In 1990, when the Galileo satellite whipped around the Earth on its way to Jupiter, it caught sight of mysterious flashes of light coming from the surface of the Earth.
25 years later, the Deep Space Climate Observatory (DSCOVR), which is stuck out in space between the Earth and sun almost four times as far away from the planet as the moon, was also capturing these mysterious flashes of light. In fact, DSCOVR captured more than 800 of these flashes between 2015 and 2016, and scientists have figured out what they are.
The puzzle was solved by Alexander Marshak, DSCOVR deputy project scientist at NASA’s Goddard Space Flight Center.
He had noticed the flashes sometimes showing up over oceans while he looked through images from the observatory’s on-board camera, Earth Polychromatic Imaging Camera (EPIC).
He wasn’t the first to notice, though. Originally, astronomer Carl Sagan, noticed the glint over the planet’s oceans from studying images from that Galileo flight, and surmised they were the sunlight reflecting off the ocean.
And when the public started noticing and inquiring about what the flashes of light may be, they emailed Marshak, who was listed as the person of contact for questions regarding the EPIC camera images.

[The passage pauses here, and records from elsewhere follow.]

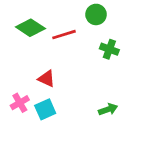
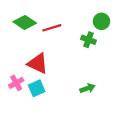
green circle: (96, 14) -> (101, 21), moved
red triangle: (47, 79) -> (38, 63), size x1.5

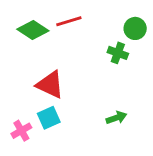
red line: (52, 28) -> (69, 21), moved
pink cross: (16, 83) -> (21, 131), moved

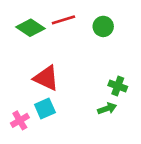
green circle: (135, 28) -> (103, 26), moved
green cross: (118, 53) -> (118, 86), moved

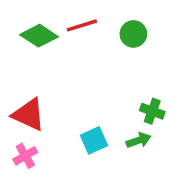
red triangle: (46, 78) -> (29, 115), moved
cyan square: (45, 109) -> (94, 140), moved

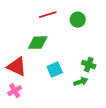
green diamond: (39, 36) -> (38, 43), moved, turned -35
cyan square: (94, 140) -> (55, 70), moved

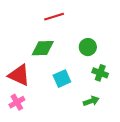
green circle: (78, 20) -> (88, 47), moved
green arrow: (81, 82) -> (91, 101), moved

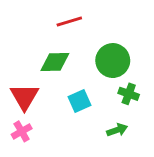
green circle: (88, 47) -> (113, 61), size x1.5
red triangle: (19, 75) -> (24, 97), turned 35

So Marshak went back and looked at the Galileo images as well as the images from EPIC.
“We found quite a few very bright flashes over land as well,” he said. “When I first saw it I thought maybe there was some water there, or a lake the sun reflects off of. But the glint is pretty big, so it wasn’t that.”

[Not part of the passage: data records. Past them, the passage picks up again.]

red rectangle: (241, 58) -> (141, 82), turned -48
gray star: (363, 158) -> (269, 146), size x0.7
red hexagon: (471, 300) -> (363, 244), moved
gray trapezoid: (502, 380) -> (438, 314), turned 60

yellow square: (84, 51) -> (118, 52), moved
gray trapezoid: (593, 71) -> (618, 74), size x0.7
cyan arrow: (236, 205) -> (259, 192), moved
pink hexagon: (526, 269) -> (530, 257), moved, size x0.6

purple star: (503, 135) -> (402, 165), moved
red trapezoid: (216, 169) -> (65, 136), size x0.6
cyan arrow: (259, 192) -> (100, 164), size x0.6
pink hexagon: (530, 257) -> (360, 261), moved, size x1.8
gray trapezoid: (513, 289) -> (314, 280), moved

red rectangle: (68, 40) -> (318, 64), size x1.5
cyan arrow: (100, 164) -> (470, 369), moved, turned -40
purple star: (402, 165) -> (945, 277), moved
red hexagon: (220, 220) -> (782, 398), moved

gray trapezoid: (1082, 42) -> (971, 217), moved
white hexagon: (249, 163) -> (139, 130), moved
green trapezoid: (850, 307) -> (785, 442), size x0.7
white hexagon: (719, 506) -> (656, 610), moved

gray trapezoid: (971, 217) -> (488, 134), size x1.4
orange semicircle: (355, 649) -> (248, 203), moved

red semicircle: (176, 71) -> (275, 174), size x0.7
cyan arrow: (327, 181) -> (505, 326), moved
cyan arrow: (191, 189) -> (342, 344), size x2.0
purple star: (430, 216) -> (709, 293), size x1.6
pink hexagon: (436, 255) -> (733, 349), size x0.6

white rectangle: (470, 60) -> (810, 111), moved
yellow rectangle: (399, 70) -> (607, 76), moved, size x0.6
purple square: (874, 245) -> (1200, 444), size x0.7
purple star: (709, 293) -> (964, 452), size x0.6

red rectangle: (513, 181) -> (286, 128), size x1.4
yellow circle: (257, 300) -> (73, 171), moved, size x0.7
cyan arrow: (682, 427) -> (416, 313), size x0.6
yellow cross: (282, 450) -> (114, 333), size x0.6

Since it seemed like bodies of water were not the source of the flash, Marshak joined forces with Tamas Varnai of the University of Maryland, Baltimore County, and Alexander Kostinski of Michigan Technological University, using date from EPIC to figure it out.
So what is it? Nearly horizontal ice particles in cirrus clouds that are 3- to 5-miles high up in the atmosphere. That’s the conclusion from works published in Geophysical Research Letters.

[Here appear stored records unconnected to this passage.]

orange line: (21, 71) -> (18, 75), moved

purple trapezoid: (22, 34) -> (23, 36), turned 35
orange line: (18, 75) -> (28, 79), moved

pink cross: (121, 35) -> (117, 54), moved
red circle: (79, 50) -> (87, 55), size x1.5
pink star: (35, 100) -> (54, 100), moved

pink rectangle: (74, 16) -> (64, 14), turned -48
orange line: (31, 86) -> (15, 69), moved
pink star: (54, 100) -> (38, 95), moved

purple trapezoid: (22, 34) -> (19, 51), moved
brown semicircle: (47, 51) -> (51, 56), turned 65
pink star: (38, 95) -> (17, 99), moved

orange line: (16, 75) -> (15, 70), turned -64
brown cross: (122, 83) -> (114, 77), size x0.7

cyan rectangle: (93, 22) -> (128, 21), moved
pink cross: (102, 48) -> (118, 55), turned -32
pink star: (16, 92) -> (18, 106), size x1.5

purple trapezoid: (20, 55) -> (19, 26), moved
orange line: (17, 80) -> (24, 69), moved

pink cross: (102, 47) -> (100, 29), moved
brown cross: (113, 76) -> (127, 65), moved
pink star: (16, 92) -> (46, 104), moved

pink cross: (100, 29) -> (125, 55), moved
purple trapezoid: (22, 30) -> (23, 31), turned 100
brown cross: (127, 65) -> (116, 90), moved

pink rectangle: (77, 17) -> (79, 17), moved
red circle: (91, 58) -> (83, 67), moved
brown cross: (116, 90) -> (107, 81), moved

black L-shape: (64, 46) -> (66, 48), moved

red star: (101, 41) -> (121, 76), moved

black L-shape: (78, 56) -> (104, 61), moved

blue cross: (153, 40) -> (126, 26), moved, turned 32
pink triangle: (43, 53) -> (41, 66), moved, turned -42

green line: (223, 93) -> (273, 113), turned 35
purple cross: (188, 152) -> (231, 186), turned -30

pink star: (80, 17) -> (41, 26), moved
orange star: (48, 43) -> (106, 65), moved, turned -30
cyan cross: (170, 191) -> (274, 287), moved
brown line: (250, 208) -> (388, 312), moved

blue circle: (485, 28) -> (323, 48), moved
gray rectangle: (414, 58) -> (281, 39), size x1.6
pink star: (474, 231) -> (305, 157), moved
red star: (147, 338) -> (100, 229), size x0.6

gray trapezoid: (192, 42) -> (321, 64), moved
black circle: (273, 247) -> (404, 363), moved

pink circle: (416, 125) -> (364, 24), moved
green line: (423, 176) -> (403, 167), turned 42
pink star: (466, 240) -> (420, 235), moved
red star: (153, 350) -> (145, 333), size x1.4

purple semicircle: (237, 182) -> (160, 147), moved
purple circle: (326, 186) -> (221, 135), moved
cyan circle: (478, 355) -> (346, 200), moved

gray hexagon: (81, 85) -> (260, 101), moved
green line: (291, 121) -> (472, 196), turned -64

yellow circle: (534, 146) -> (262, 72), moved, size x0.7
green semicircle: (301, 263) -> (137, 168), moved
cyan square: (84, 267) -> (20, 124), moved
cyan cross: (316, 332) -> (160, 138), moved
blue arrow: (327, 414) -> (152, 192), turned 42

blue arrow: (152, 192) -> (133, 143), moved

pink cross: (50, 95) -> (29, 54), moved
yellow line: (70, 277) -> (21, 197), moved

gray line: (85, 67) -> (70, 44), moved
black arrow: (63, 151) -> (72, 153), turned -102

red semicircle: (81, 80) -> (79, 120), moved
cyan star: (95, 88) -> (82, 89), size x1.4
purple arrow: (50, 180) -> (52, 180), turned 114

So mystery solved, and now what to do with this information.
First, scientists can try and figure out how often these ice crystals form, and to see if they can be used in calculations of how much of the sun’s energy are reflected back into space.
Down the road, a similar observational approach could potentially help scientists determine if distant exoplanets have the same sort of reflection, meaning the planets could have an atmosphere, and worth further inspection as a potential home for future generations of humankind.
The satellite DSCOVR launched from Cape Canaveral aboard a SpaceX Falcon 9 rocket on Feb. 11, 2015. It’s an NOAA satellite that was originally designed for NASA for a mission called Triana, but scrapped for years, until it was determined to be the right fit for both the NOAA and Air Force needs. It is in an orbit about 1 million miles from Earth (the moon is on average only 238,900 miles away).